According to the recent report published by the International Monetary Fund (IMF), climate change continues to affect different countries both in terms of frequency and severity. The following diagram presents the increasing number of natural disasters recorded annually over the last 30 years.
Building resilience is about helping communities face and recovers from disasters, with the focus on tackling the root causes rather than dealing with the consequences. But what does actually mean by talking about resilience?
What is resilience and what are the main steps?
Resilience refers to the ability of individuals, societies and socio-economic communities to deal with a sudden impact of crisis or disasters, and restore as soon as possible their capacity to act. Resilience is a relatively new term which is characterised by flexibility and resistance aiming to quickly return to normal daily life after a disaster. We tend to link resilience with vulnerability, however, it can simply mean an emergent responsive situation, because the resilient scenario includes the ability to restore all functions as quickly as possible.
When it comes to resilience communities, the concept refers to the ability of a community to withstand and manage an unexpected event and it has become a key strategy at the local, state, and federal levels. People should be prepared in advanced, protected from and able to respond to before help arrives.
Building a resilience within communities
Preparation: Resilient systems must be properly developed to fight extreme events through appropriate measures and actions.
Preventions: These measures should be planned in a way to ensure that a loss does not happen in a first place.
Protection: In case a loss happens, all the protective measures should be activated and work properly in order to eliminate the negative impacts of the disaster.
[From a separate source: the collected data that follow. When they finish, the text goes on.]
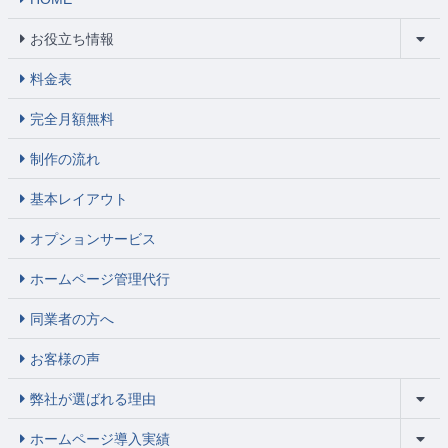
お役立ち情報
料金表
完全月額無料
制作の流れ
基本レイアウト
オプションサービス
ホームページ管理代行
同業者の方へ
お客様の声
弊社が選ばれる理由
ホームページ導入実績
Response: This stage refers to the quickness of the entire system to provide effective emergency aid to vulnerable people.
Restoration: When danger is over, the rebuilding part comes and should make sure that the lesson is learnt in order to ensure the system is better prepared for future occasions.
Below you will find a diagram which can easily help you understand the entire process, which is not static but constantly evolving and adaptive according to the circumstances:
How does the Nations and International Communities respond to the global challenges and risk management?
Sendai Framework for Disaster Risk Reduction
The Sendai Framework was adopted by the UN Member States on the 18th of March 2015 in Sendai City in Japan. The core principle of the Sendai Framework is that the State has the primary responsibility to reduce disaster risk in collaboration with other stakeholders including local authorities, organisation and the private sector.
The primary goal is
The substantial reduction of disaster risk and losses in lives, livelihoods and health and in the economic, physical, social, cultural and environmental assets of persons, businesses, communities and countries.
The Sendai Framework is the successor instrument to the Hyogo Framework for Action (HFA) 2005-2015: Building the Resilience of Nations and Communities to Disasters.
The Hyogo Framework for Action is the first plan to explain, describe and detail the work that is required from all different sectors and actors to reduce disaster losses. It was developed and agreed on with the many partners needed to reduce disaster risk - governments, international agencies, disaster experts and many others - bringing them into a common system of coordination.
Watch here the full video which explains in detail the vision
The European Union action on resilience
The European Union has made huge steps towards strengthening disaster prevention and increasing its efficiency in dealing with disasters adoption two very important mechanisms, the Disaster Risk Reduction and the Emergency Response Coordination Centre
Disaster Risk Reduction (DRR)
The Disaster Risk Reduction is considered as a milestone and it includes activities like disaster management, disaster mitigation and disaster preparedness but also sustainable development.
‘’The European Union seeks to increasingly incorporate disaster risk reduction into its development cooperation activities.’’
In 2013-2020, the European Commission adopted – the Action Plan for Resilience in Crisis Prone Countries aiming to build resilience through joint EU effective collaboration actions coordinating humanitarian activities, long-term cooperation strategies and on-going political engagement.
The Action Plan also connects resilience with existing frameworks; the Millennium Development Goals (MDGs), post 2015 development agenda and the Hyogo Framework for Action
The Emergency Response Coordination Centre
The Emergency Response Coordination Centre (ERCC) was established by 31 to provide urgent support and quicker response to disaster inside and outside Europe. It works closely with the Member States and coordinates the EU’s disaster response efforts by sending immediate assistance to the country which seeks for help.
The BuildERS’s contribution
To improve the overall resilience of people, communities and the whole society, the BuildERS project focuses on the most vulnerable individuals, groups and communities strengthening their social risk capital, risk awareness and preparedness of the most vulnerable and increasing the understanding on what societal resilience comprises.
There will be given a special attention to the needs of the most vulnerable groups that have not been remained unfulfilled so far.